Velayet kendisine tevdi edilmeyen taraf, ekonomik imkanları ölçüsünde müşterek çocuğunun giderlerine katılmakla yükümlüdür. Diğer taraftan nafaka belirlenirken ana ve babanın ekonomik durumları gözönünde tutulmakla birlikte, velayet hakkı kendisine tevdi olunmuş tarafın bu görev nedeniyle emeğinin ve yüklendiği sorumlulukların karşılığı olağan harcamaların da dikkate alınması zorunludur.
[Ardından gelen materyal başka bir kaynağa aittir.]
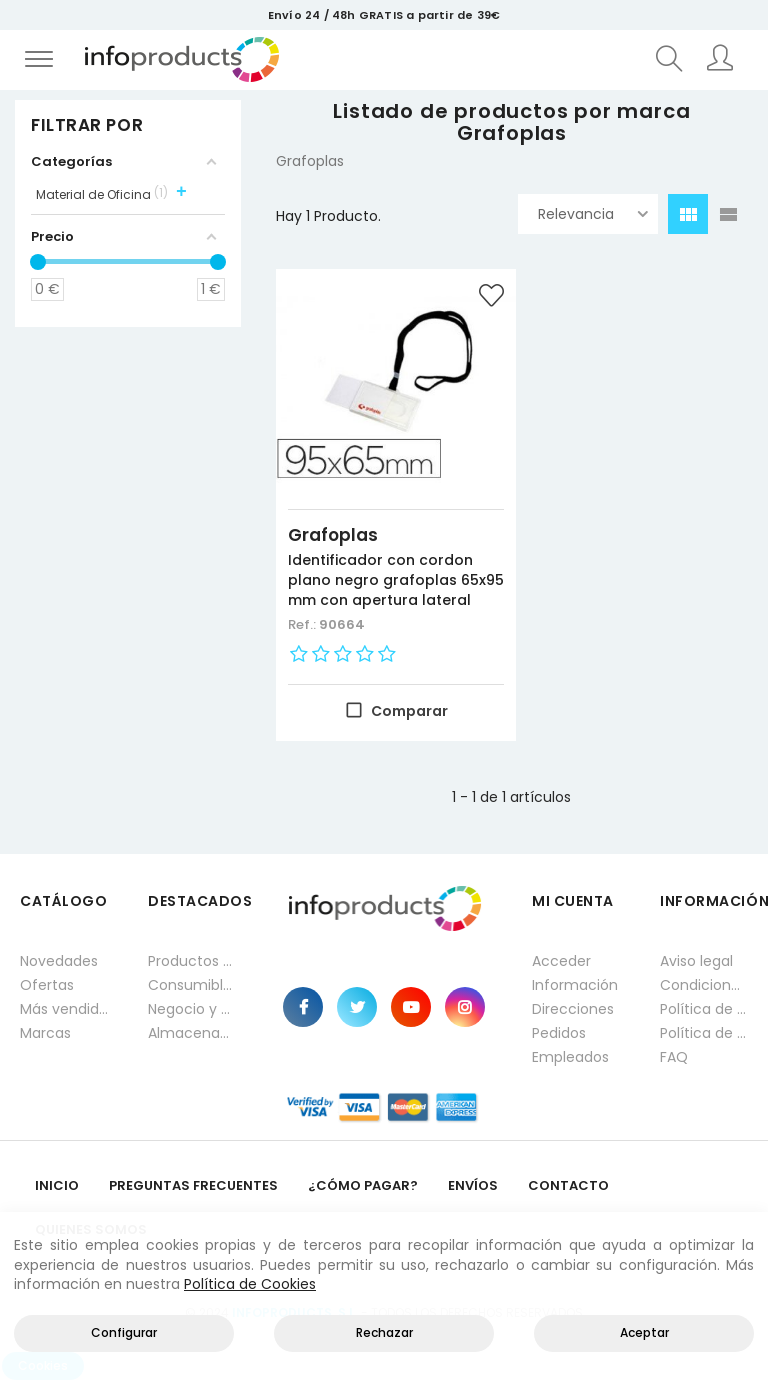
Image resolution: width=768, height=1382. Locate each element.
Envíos (473, 1181)
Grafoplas (333, 511)
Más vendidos (64, 1005)
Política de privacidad (704, 1005)
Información (575, 981)
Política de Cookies (250, 1284)
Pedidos (559, 1029)
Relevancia (593, 214)
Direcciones (573, 1005)
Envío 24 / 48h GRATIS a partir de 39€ (384, 15)
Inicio (57, 1181)
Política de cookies (704, 1029)
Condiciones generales (704, 981)
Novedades (59, 957)
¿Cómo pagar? (363, 1181)
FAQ (674, 1053)
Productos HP (192, 957)
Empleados (570, 1053)
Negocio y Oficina (192, 1005)
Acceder (561, 957)
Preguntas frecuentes (193, 1181)
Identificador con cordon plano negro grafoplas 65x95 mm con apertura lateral (380, 566)
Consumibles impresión (192, 981)
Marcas (45, 1029)
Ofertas (47, 981)
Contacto (568, 1181)
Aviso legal (696, 957)
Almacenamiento (192, 1029)
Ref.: (303, 620)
Nafaka takdir edilirken tarafların sosyal ve ekonomik durumları ile çocuğun yaşı, eğitimi ve ihtiyaçları gözönünde bulundurulmalıdır.
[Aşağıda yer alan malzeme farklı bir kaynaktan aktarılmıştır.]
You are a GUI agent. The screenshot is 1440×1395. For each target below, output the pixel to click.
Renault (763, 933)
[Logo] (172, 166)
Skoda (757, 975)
Yukarıda sözü edilen yasal düzenlemelere göre, iradın artırılması veya azaltılması için ya tarafların mali durumlarının değişmesi veya hakkaniyetin bunu gerektirmesi gerekmektedir.
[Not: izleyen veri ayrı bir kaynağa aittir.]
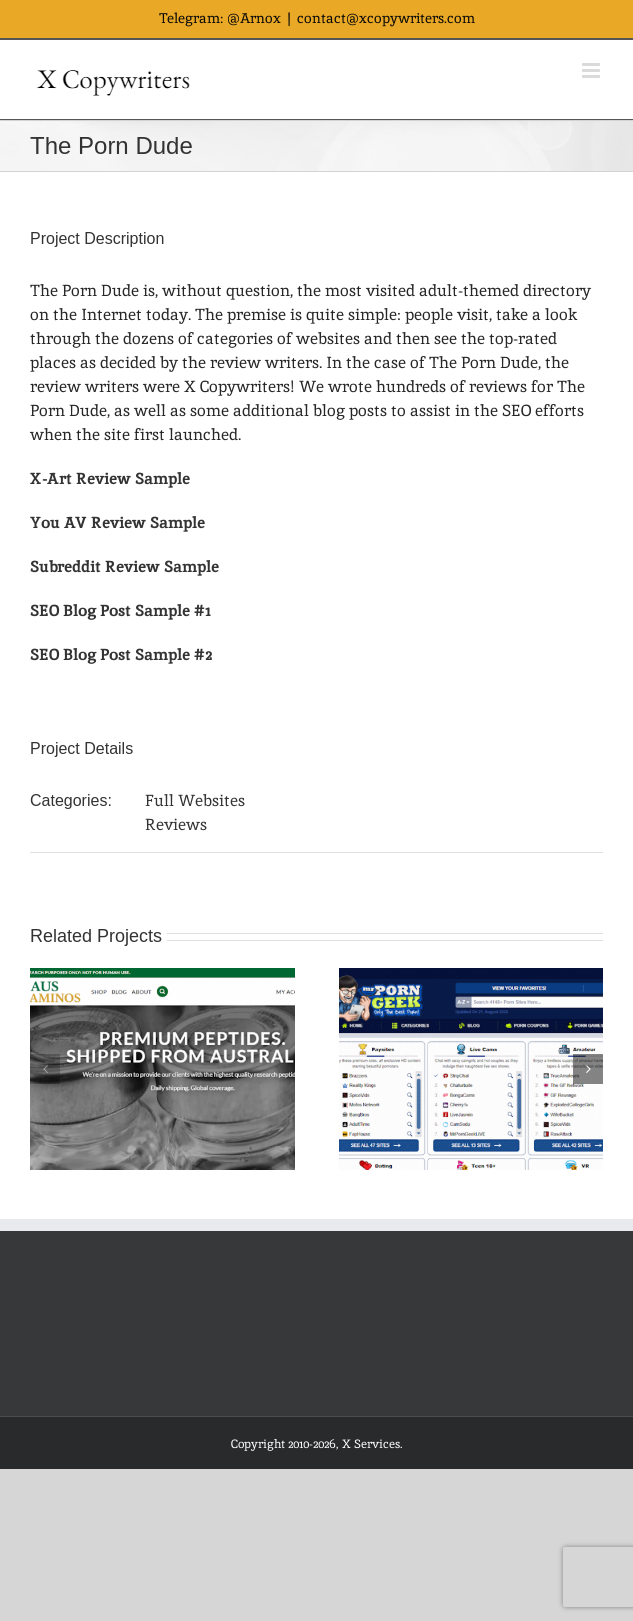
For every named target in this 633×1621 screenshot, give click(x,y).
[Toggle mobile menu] (592, 70)
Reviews (176, 824)
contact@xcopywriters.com (386, 18)
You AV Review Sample (117, 522)
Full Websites (195, 800)
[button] (45, 1069)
Somut olayda; tarafların Kırıkkale Aile Mahkemesi"nin 24.02.2004 tarih ve E.2003/356-K.2004/89 sayılı kararı ile boşandıkları davacı ve müşterek çocuk lehine ayrı ayrı 60 TL nafakaya hükmedildiği, bilahare davacı tarafından nafakaların arttırılması talebiyle dava açıldığı ve yapılan yargılama neticesinde Kırıkkale Aile Mahkemesi"nin 25.04.2005 tarih ve E.2005/110-K.2005/329 sayılı kararı ile davacı için takdir edilen 60 TL nafakanın 160 TL"ye yükseltilmesine müşterek çocuk için takdir edilen 60 TL nafakanın 150 TL"ye yükseltilmesine karar verildiği bu kararın 11.11.2005 tarihinde kesinleştiği; ancak eldeki davada davacı vekili tarafından dava dilekçesi ile müvekkili için takdir edilen 150 TL yoksulluk nafakasının 700 TL"ye, 60 TL olan iştirak nafakasının ise 500 TL"ye yükseltilmesinin talep edildiği anlaşılmaktadır.
Mahkemece yapılan yargılama neticesinde, dava dilekçesinde belirtilen talep ile bağlı kalınarak davacı için takdir edilen aylık 150 TL yoksulluk nafakasının aylık 240 TL"ye çıkarılmasına; müşterek çocuk Havva için takdir edilen 60 TL iştirak nafakasının aylık 150 TL"ye çıkarılmasına karar verilmiş ise de; iş bu davadan önce davacı tarafından nafakaların arttırılması talebiyle Kırıkkale Aile Mahkemesi"nin 2005/110 esas sayılı dosyasında açılmış olan davada mezkûr Mahkemenin 25.04.2005 tarih ve 2005/329 sayılı kararı ile "davacı için takdir edilen 60 TL nafakanın 160 TL"ye müşterek çocuk için takdir edilen 60 TL nafakanın 150 TL"ye yükseltilmesine" karar verilmiş ve bu karar 11.11.2005 tarihinde kesinleşmiş olduğundan artık davacı ve müşterek çocuk yönünden önceki hüküm ile belirlenen nafaka miktarının davacı taraf lehine kazanılmış hak doğurduğu kuşkusuzdur.
Hal böyle olunca mahkemece, Kırıkkale Aile Mahkemesi"ni 25.04.2005 tarih ve 2005/329 sayılı kararı ile hüküm altına alınarak kesinleşen artış miktarı dikkate alınmak suretiyle; nafakaların niteliği, müşterek çocuğun yaşı, eğitim durumu, ihtiyaçları ve tarafların gerçekleşen sosyal ve ekonomik durumları, nafakanın niteliğine ve özellikle ekonomik göstergelerdeki değişim ile TÜİK’in yayınladığı TÜFE artış oranı; TMK"nın 4.maddesinde vurgulanan "hakkaniyet" ilkesi birlikte değerlendirilerek sonucuna uygun bir hüküm kurulması gerekirken kazanılmış hak ihlal edilerek eksik inceleme ve araştırma ile yazılı şekilde karar verilmiş olması doğru görülmemiş bozmayı gerektirmiştir.
Bu itibarla yukarıda açıklanan esaslar gözönünde tutulmaksızın yazılı şekilde hüküm tesisi isabetsiz, temyiz itirazları bu nedenlerle yerinde olduğundan kabulü ile hükmün HUMK.nun 428.maddesi gereğince BOZULMASINA ve peşin alınan temyiz harcının istek halinde temyiz edene iadesine, 08.09.2014 tarihinde oybirliğiyle karar verildi.